Beveelt dat de tijd die door de verdachte vóór de tenuitvoerlegging van deze uitspraak in enige in artikel 27, eerste lid, of artikel 27a van het Wetboek van Strafrecht bedoelde vorm van voorarrest is doorgebracht, bij de uitvoering van de opgelegde taakstraf in mindering zal worden gebracht, volgens de maatstaf van twee uren taakstraf per in voorarrest doorgebrachte dag, voor zover die tijd niet reeds op een andere straf in mindering is gebracht.
Veroordeelt de verdachte tot een
gevangenisstrafvoor de duur van
1 (één) maand.
Bepaalt dat de gevangenisstraf niet ten uitvoer zal worden gelegd, tenzij de rechter later anders mocht gelasten omdat de verdachte zich voor het einde van een proeftijd van
2 (twee) jarenaan een strafbaar feit heeft schuldig gemaakt.

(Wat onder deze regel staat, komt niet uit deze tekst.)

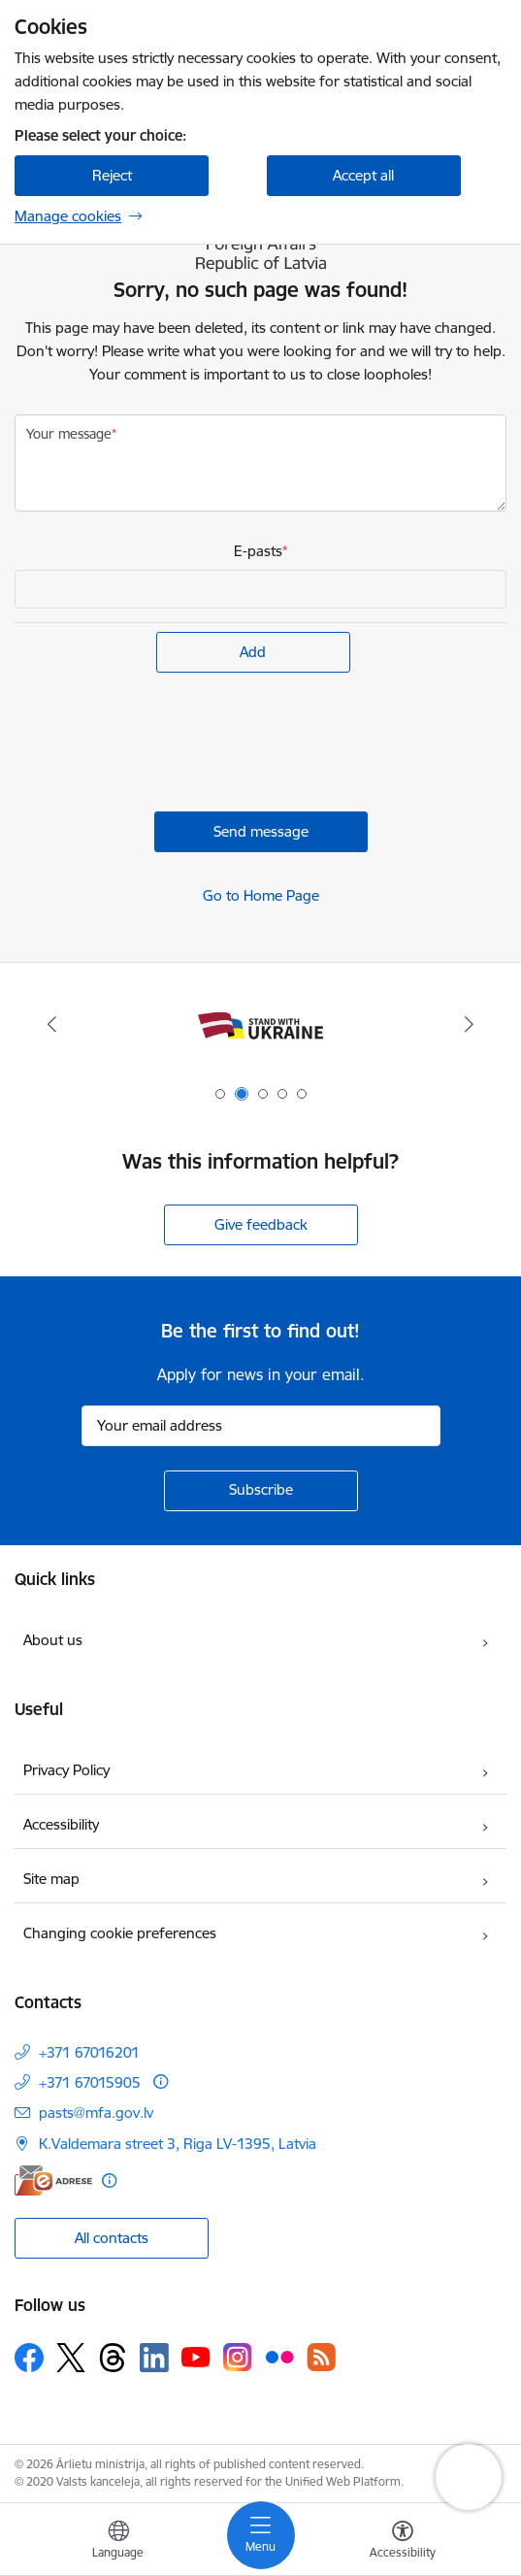 The width and height of the screenshot is (521, 2576). Describe the element at coordinates (70, 2357) in the screenshot. I see `[Follow us Platform X]` at that location.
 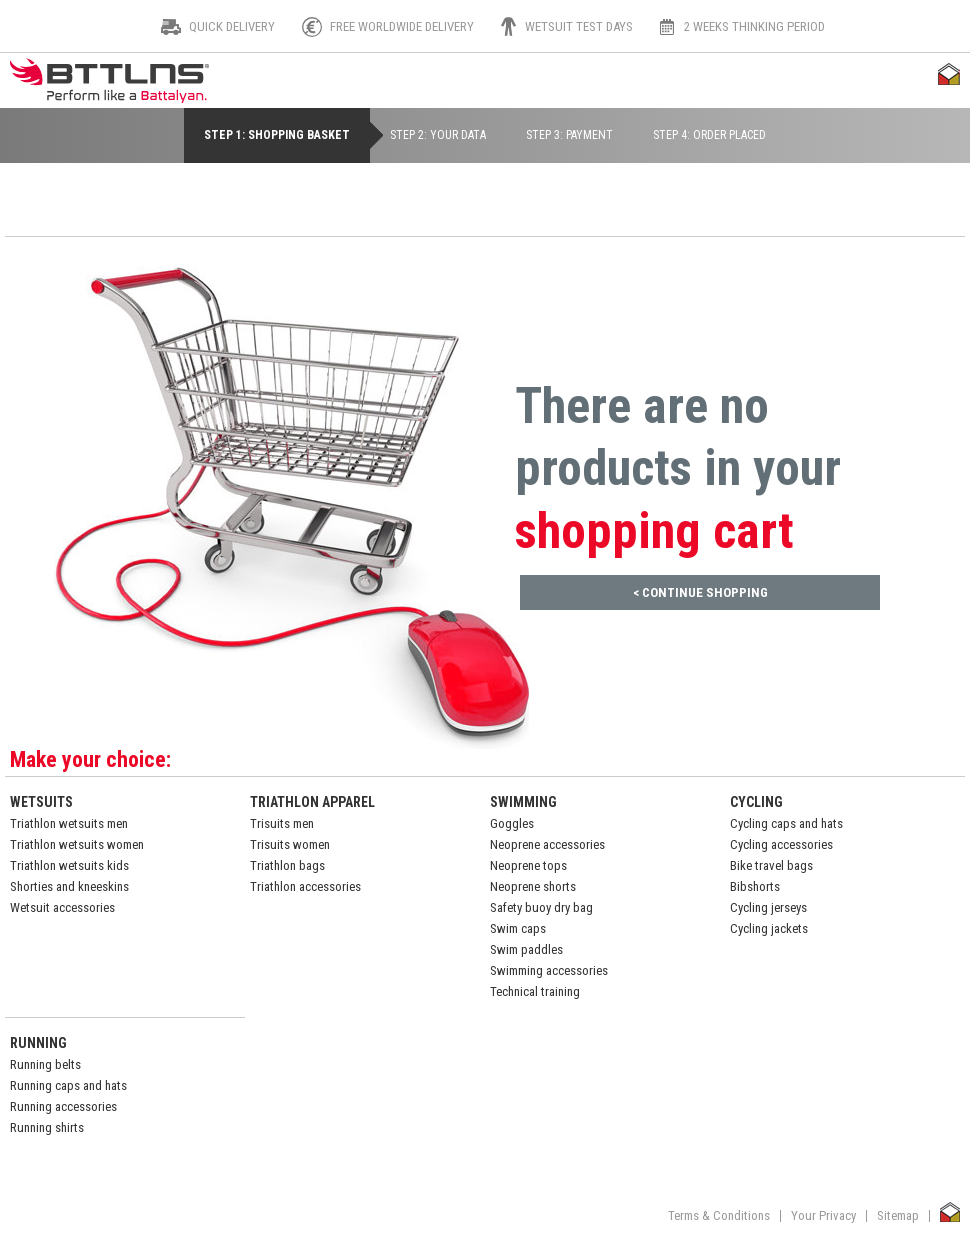 What do you see at coordinates (232, 27) in the screenshot?
I see `Quick Delivery` at bounding box center [232, 27].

Vordering van de benadeelde partij ABN-AMRO bank

Wijst toe de vordering tot schadevergoeding van de benadeelde partij ABN-AMRO bank ter zake van het in de zaak met parketnummer 10-163374-16 primair bewezen verklaarde tot het bedrag van
€ 8.095,42 (achtduizend vijfennegentig euro en tweeënveertig cent) ter zake van materiële schadeen veroordeelt de verdachte om dit bedrag tegen een behoorlijk bewijs van kwijting te betalen aan de benadeelde partij.
Wijst de vordering van de benadeelde partij tot schadevergoeding voor het overige af.
Bepaalt dat voormeld toegewezen bedrag aan materiële schadevergoeding vermeerderd wordt met de wettelijke rente vanaf 6 augustus 2016 tot aan de dag der algehele voldoening.
Verwijst de verdachte in de door de benadeelde partij gemaakte en ten behoeve van de tenuitvoerlegging nog te maken kosten, tot aan de datum van deze uitspraak begroot op nihil.
Legt aan de verdachte de verplichting op om aan de Staat, ten behoeve van het slachtoffer, genaamd ABN-AMRO bank, ter zake van het in de zaak met parketnummer 10-163374-16 primair bewezen verklaarde een bedrag te betalen van
€ 8.095,42 (achtduizend vijfennegentig euro en tweeënveertig cent) als vergoeding voor materiële schade, bij gebreke van betaling en verhaal te vervangen door
75 (vijfenzeventig) dagen hechtenis, met dien verstande dat de toepassing van die hechtenis de verplichting tot schadevergoeding aan de Staat ten behoeve van het slachtoffer niet opheft.
Bepaalt dat voormelde betalingsverplichting ter zake van de materiële schade vermeerderd wordt met de wettelijke rente vanaf 6 augustus 2016 tot aan de dag der algehele voldoening.
Bepaalt dat, indien de verdachte heeft voldaan aan de verplichting tot betaling aan de Staat daarmee de verplichting tot betaling aan de benadeelde partij in zoverre komt te vervallen en andersom dat, indien de verdachte heeft voldaan aan de verplichting tot betaling aan de benadeelde partij daarmee de verplichting tot betaling aan de Staat in zoverre komt te vervallen.
Dit arrest is gewezen door mr. D.M. Thierry, mr. A.J.M. Kaptein en mr. A.W.M. Bijloos, in bijzijn van de griffier mr. M.V. Lievers-Roza.
Het is uitgesproken op de openbare terechtzitting van het hof van 19 april 2017.
Mr. A.W.M. Bijloos is buiten staat dit arrest te ondertekenen.